_TASK INSTRUCTIONS:_ Print the lines that run from the line with "diplomáticas entre Vietnam y Tailandia." to the line with "#Tailandia Vietnam", keeping both end lines, exactly as they appear in the entries below, and nothing else.

_DATASET EXCERPTS:_
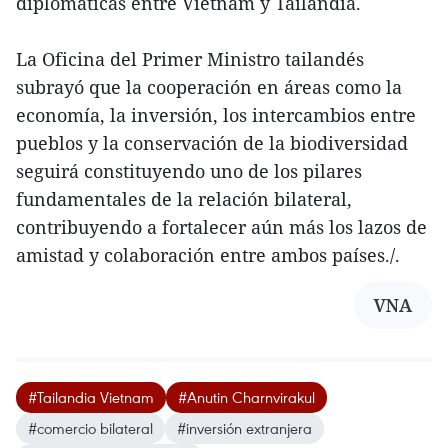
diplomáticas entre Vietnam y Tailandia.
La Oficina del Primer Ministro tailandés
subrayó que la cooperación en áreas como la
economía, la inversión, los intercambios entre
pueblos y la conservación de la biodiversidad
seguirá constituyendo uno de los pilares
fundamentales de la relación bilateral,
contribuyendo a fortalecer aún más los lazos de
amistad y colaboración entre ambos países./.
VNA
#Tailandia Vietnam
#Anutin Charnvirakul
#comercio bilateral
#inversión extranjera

...

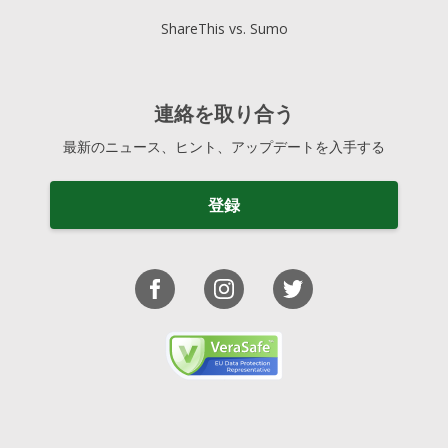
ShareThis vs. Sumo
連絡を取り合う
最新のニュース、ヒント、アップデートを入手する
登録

==

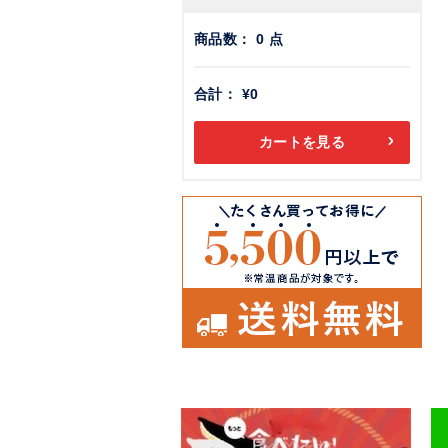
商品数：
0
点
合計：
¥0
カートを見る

_TASK RESPONSE:_
diplomáticas entre Vietnam y Tailandia.
La Oficina del Primer Ministro tailandés
subrayó que la cooperación en áreas como la
economía, la inversión, los intercambios entre
pueblos y la conservación de la biodiversidad
seguirá constituyendo uno de los pilares
fundamentales de la relación bilateral,
contribuyendo a fortalecer aún más los lazos de
amistad y colaboración entre ambos países./.
VNA
#Tailandia Vietnam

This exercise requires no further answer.